Below are some records; quote exactly the lines from the one that contains "agendabookmarks" through the one that contains "Who Upvoted", inclusive, and no others.

===== DATA RECORDS

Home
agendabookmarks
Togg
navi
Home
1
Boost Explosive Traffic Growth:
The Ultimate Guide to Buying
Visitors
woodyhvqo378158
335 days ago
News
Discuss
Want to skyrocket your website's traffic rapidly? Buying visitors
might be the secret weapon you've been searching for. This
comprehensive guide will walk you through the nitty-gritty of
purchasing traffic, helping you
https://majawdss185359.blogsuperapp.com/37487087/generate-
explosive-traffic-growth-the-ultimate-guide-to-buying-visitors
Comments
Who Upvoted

==========
===== DATA RECORDS

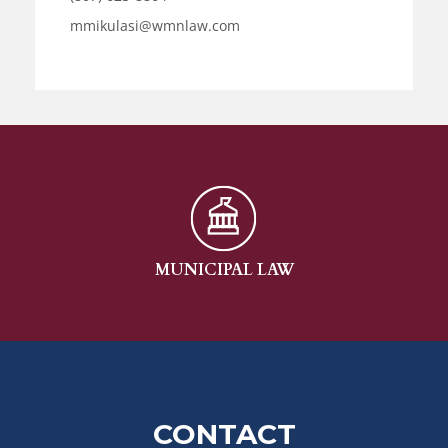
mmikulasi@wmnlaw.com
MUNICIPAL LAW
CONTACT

==========
===== DATA RECORDS

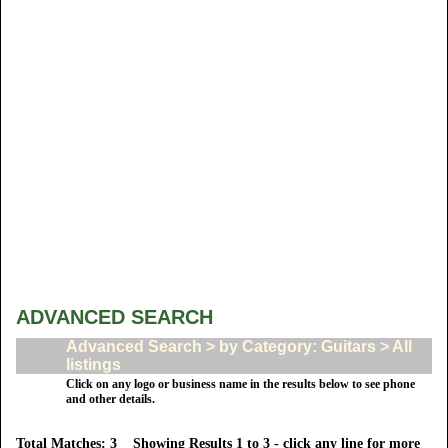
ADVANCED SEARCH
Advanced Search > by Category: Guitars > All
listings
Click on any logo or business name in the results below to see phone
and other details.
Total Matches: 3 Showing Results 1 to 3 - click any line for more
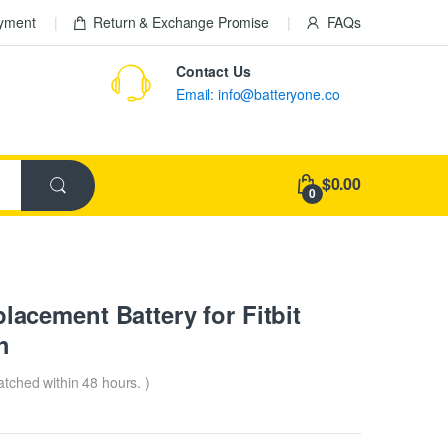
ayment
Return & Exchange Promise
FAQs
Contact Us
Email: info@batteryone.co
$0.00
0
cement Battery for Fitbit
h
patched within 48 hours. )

==========

WORKED SOLUTION ::
agendabookmarks
Togg
navi
Home
1
Boost Explosive Traffic Growth:
The Ultimate Guide to Buying
Visitors
woodyhvqo378158
335 days ago
News
Discuss
Want to skyrocket your website's traffic rapidly? Buying visitors
might be the secret weapon you've been searching for. This
comprehensive guide will walk you through the nitty-gritty of
purchasing traffic, helping you
https://majawdss185359.blogsuperapp.com/37487087/generate-
explosive-traffic-growth-the-ultimate-guide-to-buying-visitors
Comments
Who Upvoted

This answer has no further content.